I've tried to keep much of the syntax and existing functionality, but make sure to check the change log below. It's a work in progress but the master branch should be a close drop-in replacement for the old HULK (for sketching at least). There are a few algorithmic differences, mainly that HULK now uses minimizers frequencies for representing the underling microbiome sample.

Importantly, this project is now fully open source!

Overview

HULK is a tool that creates small, fixed-size sketches from streaming microbiome sequencing data, enabling rapid metagenomic dissimilarity analysis. HULK approximates a k-mer spectrum from a FASTQ data stream, incrementally sketches it and makes similarity search queries against other microbiome sketches.

HULK works by collecting minimizers from sequences. Minimizers are assigned to a finite number of histogram bins using a consistent jump hash; these bins are incremented as their corresponding minimizers are found. At set intervals (i.e. after X sequences have been processed), the bins are histosketched by HULK. Similarly to MinHash sketches, histosketches can be used to estimate similarity between sequence data sets.

The advantages of HULK include:

  • it's fast and can run on a laptop
  • hulk sketches are compact, fixed size and incorporate k-mer frequency information
  • it works on data streams and does not require complete data instances
  • it can use concept drift for histosketching
  • you get to type hulk smash into the command line...

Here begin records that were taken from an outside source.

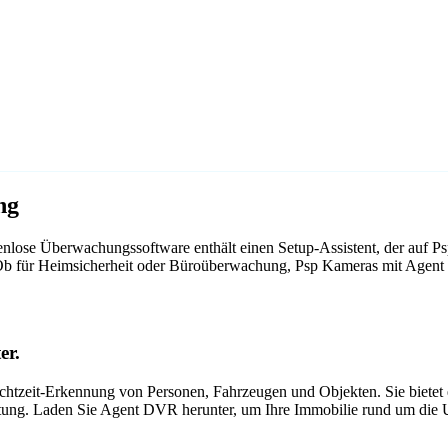
ng
nlose Überwachungssoftware enthält einen Setup-Assistent, der auf P
. Ob für Heimsicherheit oder Büroüberwachung, Psp Kameras mit Agent
er.
tzeit-Erkennung von Personen, Fahrzeugen und Objekten. Sie bietet ei
itung. Laden Sie Agent DVR herunter, um Ihre Immobilie rund um die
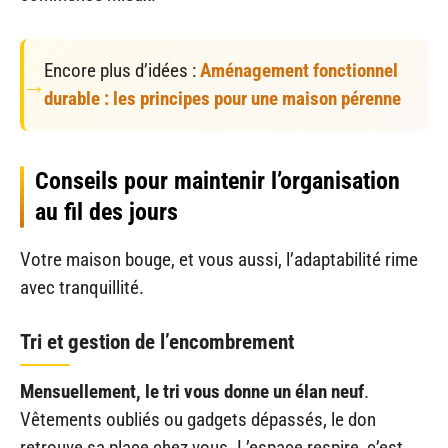
Encore plus d’idées :
Aménagement fonctionnel
durable : les principes pour une maison pérenne
Conseils pour maintenir l’organisation
au fil des jours
Votre maison bouge, et vous aussi, l’adaptabilité rime
avec tranquillité.
Tri et gestion de l’encombrement
Mensuellement, le tri vous donne un élan neuf
.
Vêtements oubliés ou gadgets dépassés, le don
retrouve sa place chez vous. L’espace respire, c’est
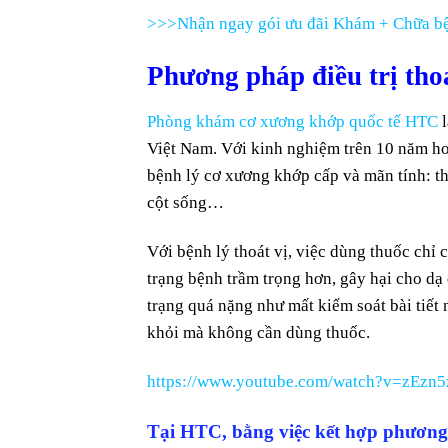
>>>Nhận ngay gói ưu đãi Khám + Chữa bệ
Phương pháp điều trị thoá
Phòng khám cơ xương khớp quốc tế HTC
l
Việt Nam. Với kinh nghiệm trên 10 năm ho
bệnh lý cơ xương khớp cấp và mãn tính: tho
cột sống…
Với bệnh lý thoát vị, việc dùng thuốc chỉ
trạng bệnh trầm trọng hơn, gây hại cho dạ 
trạng quá nặng như mất kiểm soát bài tiết 
khỏi mà không cần dùng thuốc.
https://www.youtube.com/watch?v=zEzn
Tại HTC, bằng việc kết hợp phương 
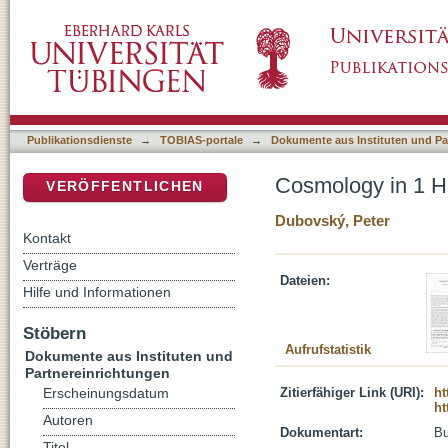
Cosmology in 1 Henoch
DSpace Repositorium (Manakin basiert)
Publikationsdienste
→
TOBIAS-portale
→
Dokumente aus Instituten und Pa
Cosmology in 1 
VERÖFFENTLICHEN
Dubovský, Peter
Kontakt
Verträge
Dateien:
Hilfe und Informationen
Stöbern
Aufrufstatistik
Dokumente aus Instituten und
Partnereinrichtungen
Zitierfähiger Link (URI):
ht
Erscheinungsdatum
ht
Autoren
Dokumentart:
B
Titel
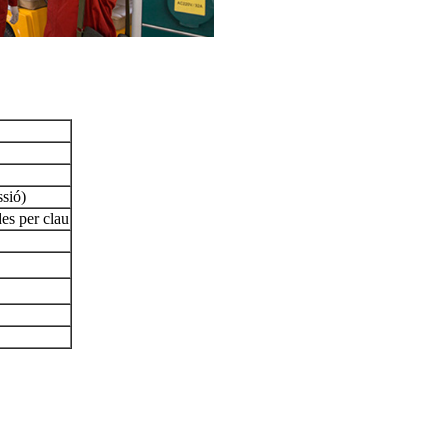
ssió)
es per clau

Finally, you can use hulk sketches to with a Machine Learning classifier to predict microbiome sample origin (see the paper and BANNER).

Change log

version 1.0.1 (dev branch)

  • WASM interface
    • run HULK locally and from a browser
    • based on my baby-GROOT user interface
  • HULK will output additional sketches
    • KMV MinHash
    • HyperMinHash
  • Indexing
    • re-implementation of the LSH Forest index

version 1.0.0 (current release)

  • fully re-written codebase
    • I've aimed for it to be largely backwards compatible with previous releases
  • fully open-sourced!
  • algorithm changes
    • underlying histogram is now based on minimizer frequencies
    • count-min sketch for k-mer frequencies is now replaced with a fixed-size array and a jump-hash for minimizer placement
  • changes to the sketch subcommand:
    • sketches saved to JSON by default (ala sourmash)
    • histosketch count-min sketch is no longer configurable by the user (this was Epsilon and Delta)
    • spectrum size is determined based on k-mer size
    • minCount for k-mer frequencies is removed
  • changes to the smash subcommand:
    • operates on JSON input
    • outputs matrix as csv
  • replaced some unecessary features
    • the functionality of the print and distance subcommands is available in the smash subcommand

pre version 1.0.0

  • all versions of HULK (and BANNER) pre v1.0.0 have been moved to the UKRI github and renamed. I can no longer work on these code bases.

Installation

Check out the releases to download a binary. Alternatively, install using Bioconda or compile the software from source.

Bioconda

For versions <1.0.0, use bioconda. I will add the recipe for HULK 1.0.0 asap.

conda install -c bioconda hulk

Source

HULK is written in Go (v1.12) - to compile from source you will first need the Go tool chain. Once you have it, try something like this to compile:

# Clone this repository
git clone https://github.com/will-rowe/hulk.git

# Go into the repository and get the package dependencies
cd hulk
go get -d -t -v ./...

# Run the unit tests
go test -v ./...

# Compile the program
go build ./

# Call the program
./hulk --help

Quick Start

HULK is called by typing hulk, followed by the subcommand you wish to run. There main subcommands are sketch and smash:

# Create a hulk sketch
gunzip -c microbiome.fq.gz | hulk sketch -o sketches/sampleA

#  Get a pairwise weighted Jaccard similarity matrix for a set of hulk histosketches
hulk smash -k 31 -m weightedjaccard -d ./sketches -o myOutfile

Further Information & Citing

I'm working on some new documentation and this will be available on readthedocs soon.

A paper describing the HULK method is published in Microbiome:

Rowe WPM et al. Streaming histogram sketching for rapid microbiome analytics. Microbiome. 2019.